[The problem] Apart from the pictures, every line below needs to be reproduced verbatim.

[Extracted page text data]
↓↓↓
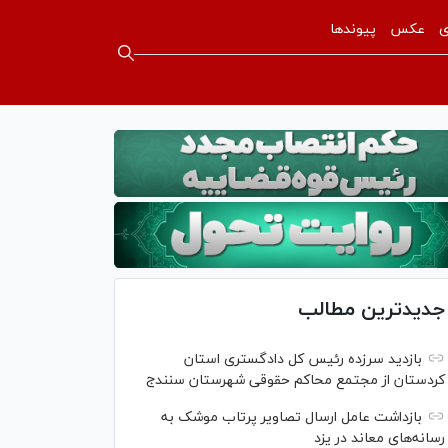
ی
عکس
پیوندها
جدیدترین مطالب
بازدید سرزده رئیس کل دادگستری استان
کردستان از مجتمع محاکم حقوقی شهرستان سنندج
بازداشت عامل ارسال تصاویر پرتاب موشک به
رسانه‌های معاند در یزد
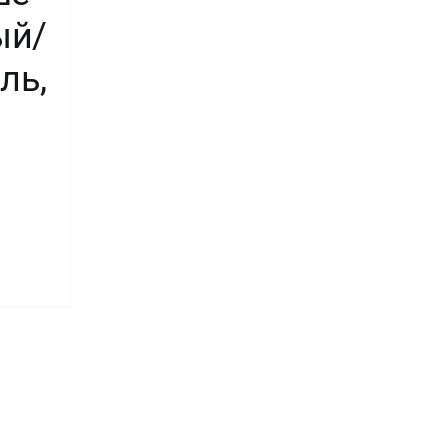
ый/
ль,
во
↑↑↑
[Response to the task]
ی
عکس
پیوندها
جدیدترین مطالب
بازدید سرزده رئیس کل دادگستری استان
کردستان از مجتمع محاکم حقوقی شهرستان سنندج
بازداشت عامل ارسال تصاویر پرتاب موشک به
رسانه‌های معاند در یزد
ый/
ль,
во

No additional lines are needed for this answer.